[Stored data entries]
+ + +

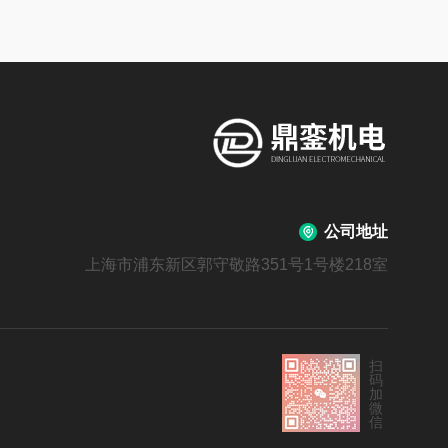
公司地址
上海市浦东新区郭守敬路351号1号楼218室
扫
码
加
微
信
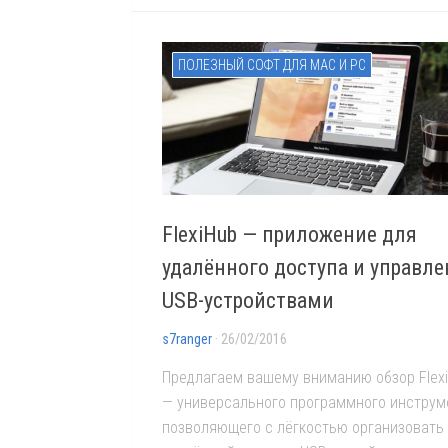
ПОЛЕЗНЫЙ СОФТ ДЛЯ MAC И PC
FlexiHub — приложение для
удалённого доступа и управл
USB-устройствами
s7ranger
· 26/02/2016
Предлагаем вашему вниманию обзор Flex
— универсального программного инструм
позволяющего с лёгкостью организовать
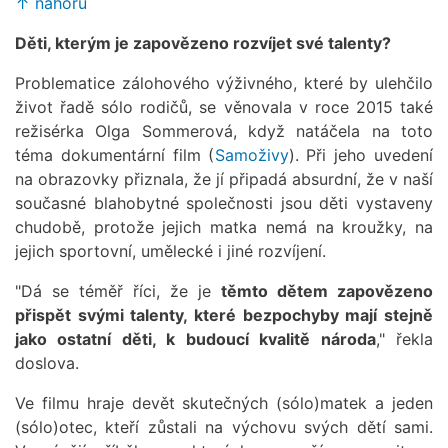
↑ nahoru
Děti, kterým je zapovězeno rozvíjet své talenty?
Problematice zálohového výživného, které by ulehčilo
život řadě sólo rodičů, se věnovala v roce 2015 také
režisérka Olga Sommerová, když natáčela na toto
téma dokumentární film (
Samoživy
). Při jeho uvedení
na obrazovky přiznala, že jí připadá absurdní, že v naší
současné blahobytné společnosti jsou děti vystaveny
chudobě, protože jejich matka nemá na kroužky, na
jejich sportovní, umělecké i jiné rozvíjení.
"Dá se téměř říci, že je
těmto dětem zapovězeno
přispět svými talenty, které bezpochyby mají stejně
jako ostatní děti, k budoucí kvalitě národa
," řekla
doslova.
Ve filmu hraje devět skutečných (sólo)matek a jeden
(sólo)otec, kteří zůstali na výchovu svých dětí sami.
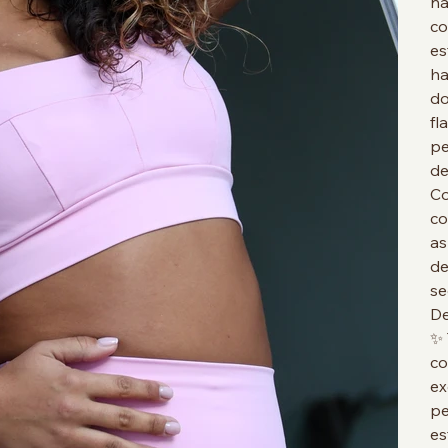
na
co
es
ha
do
fl
pe
de
Co
co
as
de
se
De
✨ 
co
ex
pe
es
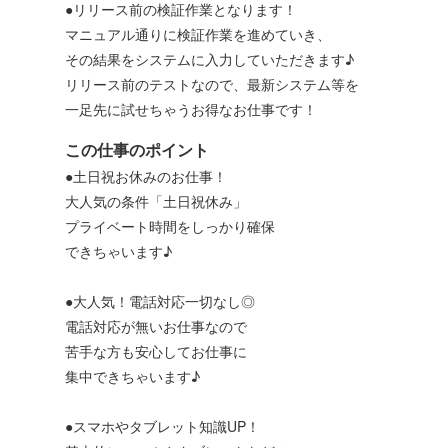
●リリース前の検証作業となります！
マニュアル通りに検証作業を進めていき、
その結果をシステムに入力していただきます♪
リリース前のテストなので、最新システム等を
一足先に試せちゃうお得なお仕事です！
この仕事のポイント
●土日祝お休みのお仕事！
大人気の条件「土日祝休み」
プライベート時間をしっかり確保
できちゃいます♪
●大人気！電話対応一切なし◎
電話対応が無いお仕事なので
苦手な方も安心してお仕事に
集中できちゃいます♪
●スマホやタブレット知識UP！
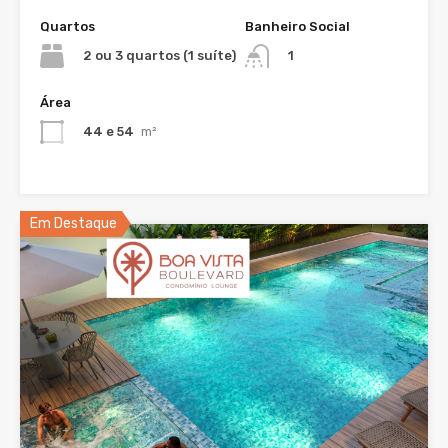
Quartos
Banheiro Social
2 ou 3 quartos (1 suíte)
1
Área
44 e 54
m²
Em Destaque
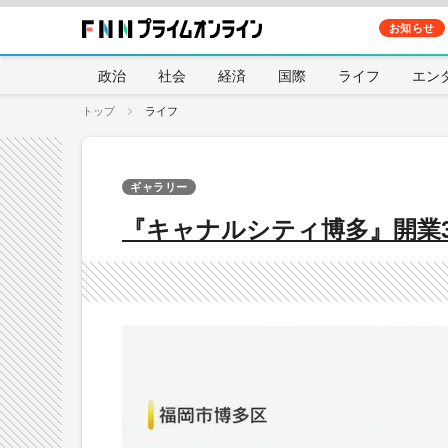
お知らせ
政治
社会
経済
国際
ライフ
エン
トップ
ライフ
ギャラリー
『キャナルシティ博多』開業3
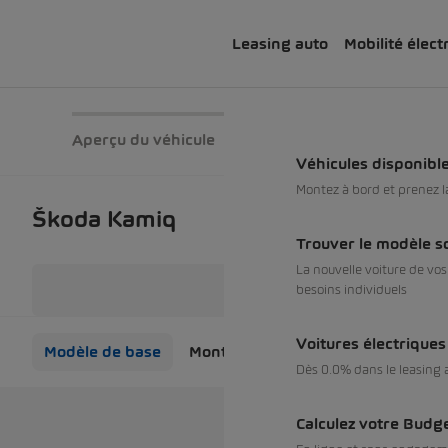
Leasing auto
Mobilité élect
Aperçu du véhicule
Véhicules disponibl
Montez à bord et prenez 
Škoda Kamiq
Trouver le modèle s
La nouvelle voiture de vo
besoins individuels
Voitures électrique
Modèle de base
Monte Carlo
Dès 0.0% dans le leasing a
Calculez votre Budg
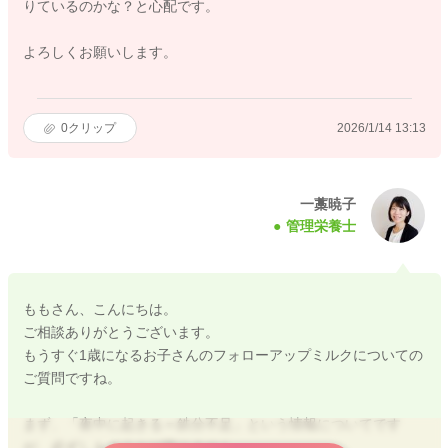
りているのかな？と心配です。
よろしくお願いします。
0
クリップ
2026/1/14 13:13
一藁暁子
管理栄養士
ももさん、こんにちは。
ご相談ありがとうございます。
もうすぐ1歳になるお子さんのフォローアップミルクについての
ご質問ですね。
まず、「夜中に起きる＝鉄分不足」という情報についてです
が、必ずしもそうとは限りません。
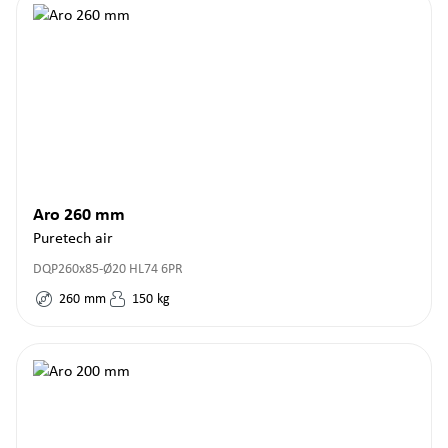
Aro 260 mm
Puretech air
DQP260x85-Ø20 HL74 6PR
260
mm
150
kg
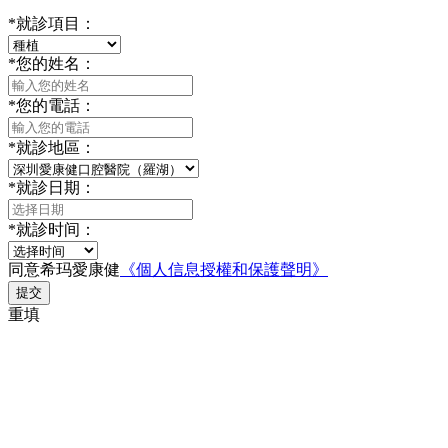
*
就診項目：
*
您的姓名：
*
您的電話：
*
就診地區：
*
就診日期：
*
就診时间：
同意希玛愛康健
《個人信息授權和保護聲明》
提交
重填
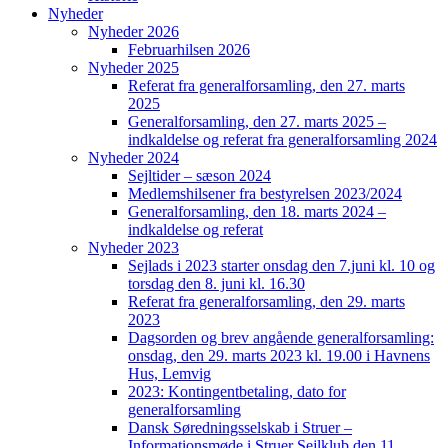
Nyheder
Nyheder 2026
Februarhilsen 2026
Nyheder 2025
Referat fra generalforsamling, den 27. marts
2025
Generalforsamling, den 27. marts 2025 –
indkaldelse og referat fra generalforsamling 2024
Nyheder 2024
Sejltider – sæson 2024
Medlemshilsener fra bestyrelsen 2023/2024
Generalforsamling, den 18. marts 2024 –
indkaldelse og referat
Nyheder 2023
Sejlads i 2023 starter onsdag den 7.juni kl. 10 og
torsdag den 8. juni kl. 16.30
Referat fra generalforsamling, den 29. marts
2023
Dagsorden og brev angående generalforsamling:
onsdag, den 29. marts 2023 kl. 19.00 i Havnens
Hus, Lemvig
2023: Kontingentbetaling, dato for
generalforsamling
Dansk Søredningsselskab i Struer –
Informationsmøde i Struer Sejlklub den 11.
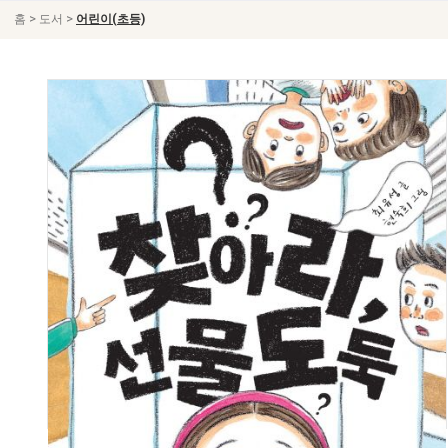
>
>
홈
도서
어린이(초등)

+ + +

> Description of the task
Give the entries back verbatim and omit the images.

> Task response
公司地址
上海市浦东新区郭守敬路351号1号楼218室
扫
码
加
微
信
ПОЛЕЗНЫЙ СОФТ ДЛЯ MAC И PC
FlexiHub — приложение для
удалённого доступа и управл
USB-устройствами
s7ranger
· 26/02/2016
Предлагаем вашему вниманию обзор Flex
— универсального программного инструм
позволяющего с лёгкостью организовать
↑ nahoru
Děti, kterým je zapovězeno rozvíjet své talenty?
Problematice zálohového výživného, které by ulehčilo
život řadě sólo rodičů, se věnovala v roce 2015 také
režisérka Olga Sommerová, když natáčela na toto
téma dokumentární film (
Samoživy
). Při jeho uvedení
na obrazovky přiznala, že jí připadá absurdní, že v naší
současné blahobytné společnosti jsou děti vystaveny
chudobě, protože jejich matka nemá na kroužky, na
jejich sportovní, umělecké i jiné rozvíjení.
"Dá se téměř říci, že je
těmto dětem zapovězeno
přispět svými talenty, které bezpochyby mají stejně
jako ostatní děti, k budoucí kvalitě národa
," řekla
doslova.
Ve filmu hraje devět skutečných (sólo)matek a jeden
(sólo)otec, kteří zůstali na výchovu svých dětí sami.
na
co
es
ha
do
fl
pe
de
Co
co
as
de
se
De
✨ 
co
ex
pe
es
●リリース前の検証作業となります！
マニュアル通りに検証作業を進めていき、
その結果をシステムに入力していただきます♪
リリース前のテストなので、最新システム等を
一足先に試せちゃうお得なお仕事です！
この仕事のポイント
●土日祝お休みのお仕事！
大人気の条件「土日祝休み」
プライベート時間をしっかり確保
できちゃいます♪
●大人気！電話対応一切なし◎
電話対応が無いお仕事なので
苦手な方も安心してお仕事に
集中できちゃいます♪
●スマホやタブレット知識UP！
Quartos
Banheiro Social
2 ou 3 quartos (1 suíte)
1
Área
44 e 54
m²
Em Destaque
お知らせ
政治
社会
経済
国際
ライフ
エン
トップ
ライフ
ギャラリー
『キャナルシティ博多』開業3
Leasing auto
Mobilité élect
Aperçu du véhicule
Véhicules disponibl
Montez à bord et prenez 
Škoda Kamiq
Trouver le modèle s
La nouvelle voiture de vo
besoins individuels
Voitures électrique
Modèle de base
Monte Carlo
Dès 0.0% dans le leasing a
Calculez votre Budg
りているのかな？と心配です。
よろしくお願いします。
0
クリップ
2026/1/14 13:13
一藁暁子
管理栄養士
ももさん、こんにちは。
ご相談ありがとうございます。
もうすぐ1歳になるお子さんのフォローアップミルクについての
ご質問ですね。
まず、「夜中に起きる＝鉄分不足」という情報についてです
が、必ずしもそうとは限りません。
Aro 260 mm
Puretech air
DQP260x85-Ø20 HL74 6PR
260
mm
150
kg
*
就診項目：
*
您的姓名：
*
您的電話：
*
就診地區：
*
就診日期：
*
就診时间：
同意希玛愛康健
《個人信息授權和保護聲明》
提交
重填
Nyheder
Nyheder 2026
Februarhilsen 2026
Nyheder 2025
Referat fra generalforsamling, den 27. marts
2025
Generalforsamling, den 27. marts 2025 –
indkaldelse og referat fra generalforsamling 2024
Nyheder 2024
Sejltider – sæson 2024
Medlemshilsener fra bestyrelsen 2023/2024
Generalforsamling, den 18. marts 2024 –
indkaldelse og referat
Nyheder 2023
Sejlads i 2023 starter onsdag den 7.juni kl. 10 og
torsdag den 8. juni kl. 16.30
Referat fra generalforsamling, den 29. marts
2023
Dagsorden og brev angående generalforsamling:
onsdag, den 29. marts 2023 kl. 19.00 i Havnens
Hus, Lemvig
2023: Kontingentbetaling, dato for
generalforsamling
Dansk Søredningsselskab i Struer –
Informationsmøde i Struer Sejlklub den 11.
>
>
홈
도서
어린이(초등)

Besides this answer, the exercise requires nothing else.